* **Task**:
Copy the data verbatim and leave out every picture.

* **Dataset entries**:
##############################
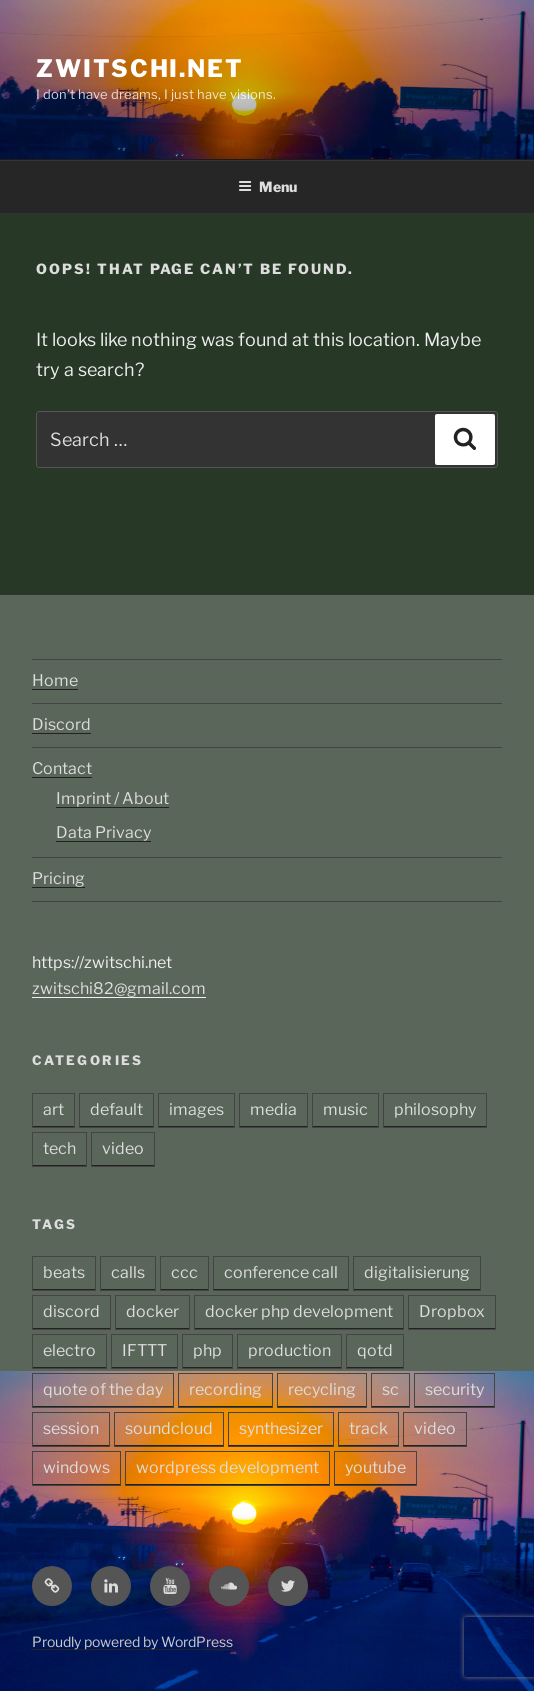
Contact (62, 768)
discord (71, 1311)
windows (76, 1467)
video (123, 1148)
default (116, 1109)
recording (225, 1389)
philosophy (435, 1109)
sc (390, 1389)
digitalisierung (417, 1272)
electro (69, 1350)
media (273, 1109)
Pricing (58, 878)
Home (55, 680)
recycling (322, 1389)
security (454, 1389)
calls (128, 1272)
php (207, 1350)
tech (59, 1148)
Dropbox (452, 1311)
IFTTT (144, 1350)
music (345, 1109)
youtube (375, 1467)
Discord (61, 724)
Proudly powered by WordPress (132, 1641)
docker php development (299, 1311)
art (53, 1109)
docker (152, 1311)
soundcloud (169, 1428)
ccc (184, 1272)
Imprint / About (112, 798)
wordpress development (227, 1467)
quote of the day (103, 1389)
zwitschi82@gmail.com (119, 988)
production (289, 1350)
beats (64, 1272)
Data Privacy (103, 832)
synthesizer (281, 1428)
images (196, 1109)
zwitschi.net (140, 68)
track (368, 1428)
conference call (281, 1272)
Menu (267, 186)
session (71, 1428)
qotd (375, 1350)
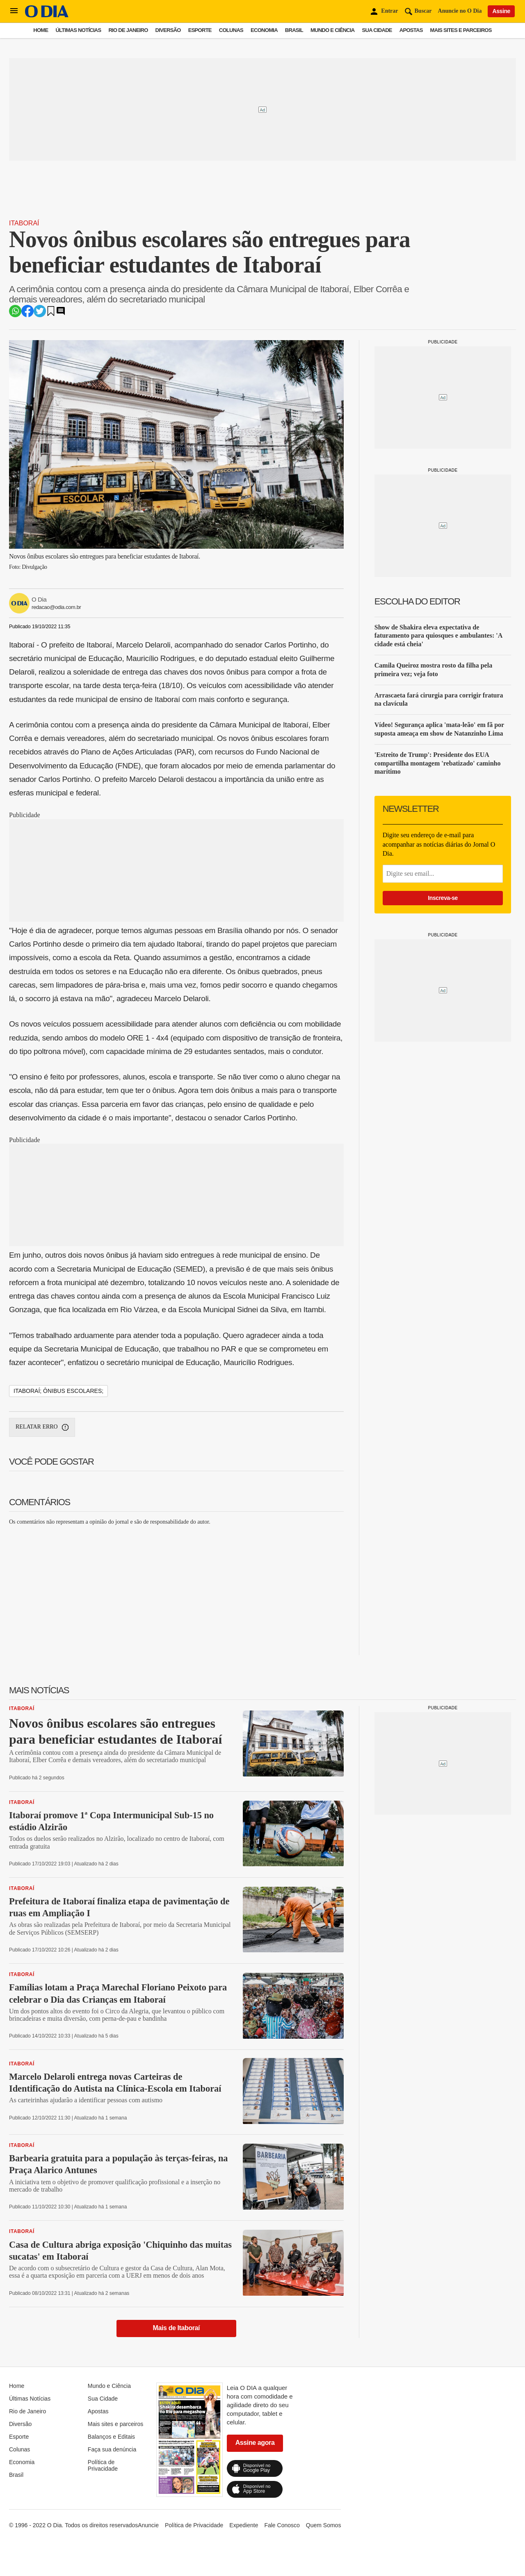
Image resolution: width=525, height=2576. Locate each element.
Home (40, 30)
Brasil (294, 30)
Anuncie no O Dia (460, 11)
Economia (264, 30)
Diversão (168, 30)
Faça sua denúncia (112, 2449)
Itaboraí (24, 223)
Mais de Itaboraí (176, 2327)
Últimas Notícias (78, 30)
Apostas (411, 30)
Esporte (200, 30)
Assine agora (255, 2442)
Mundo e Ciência (332, 30)
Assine (501, 11)
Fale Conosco (281, 2525)
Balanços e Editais (111, 2436)
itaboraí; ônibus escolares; (58, 1391)
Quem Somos (323, 2525)
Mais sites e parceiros (461, 30)
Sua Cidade (377, 30)
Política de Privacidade (103, 2465)
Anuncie (148, 2525)
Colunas (231, 30)
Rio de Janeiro (128, 30)
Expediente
##############################
* **Written answer**:
Contact (62, 768)
discord (71, 1311)
windows (76, 1467)
video (123, 1148)
default (116, 1109)
recording (225, 1389)
philosophy (435, 1109)
sc (390, 1389)
digitalisierung (417, 1272)
electro (69, 1350)
media (273, 1109)
Pricing (58, 878)
Home (55, 680)
recycling (322, 1389)
security (454, 1389)
calls (128, 1272)
php (207, 1350)
tech (59, 1148)
Dropbox (452, 1311)
IFTTT (144, 1350)
music (345, 1109)
youtube (375, 1467)
Discord (61, 724)
Proudly powered by WordPress (132, 1641)
docker php development (299, 1311)
art (53, 1109)
docker (152, 1311)
soundcloud (169, 1428)
ccc (184, 1272)
Imprint / About (112, 798)
wordpress development (227, 1467)
quote of the day (103, 1389)
zwitschi82@gmail.com (119, 988)
production (289, 1350)
beats (64, 1272)
Data Privacy (103, 832)
synthesizer (281, 1428)
images (196, 1109)
zwitschi.net (140, 68)
track (368, 1428)
conference call (281, 1272)
Menu (267, 186)
session (71, 1428)
qotd (375, 1350)
Image resolution: width=525, height=2576. Locate each element.
Home (40, 30)
Brasil (294, 30)
Anuncie no O Dia (460, 11)
Economia (264, 30)
Diversão (168, 30)
Faça sua denúncia (112, 2449)
Itaboraí (24, 223)
Mais de Itaboraí (176, 2327)
Últimas Notícias (78, 30)
Apostas (411, 30)
Esporte (200, 30)
Assine agora (255, 2442)
Mundo e Ciência (332, 30)
Assine (501, 11)
Fale Conosco (281, 2525)
Balanços e Editais (111, 2436)
itaboraí; ônibus escolares; (58, 1391)
Quem Somos (323, 2525)
Mais sites e parceiros (461, 30)
Sua Cidade (377, 30)
Política de Privacidade (103, 2465)
Anuncie (148, 2525)
Colunas (231, 30)
Rio de Janeiro (128, 30)
Expediente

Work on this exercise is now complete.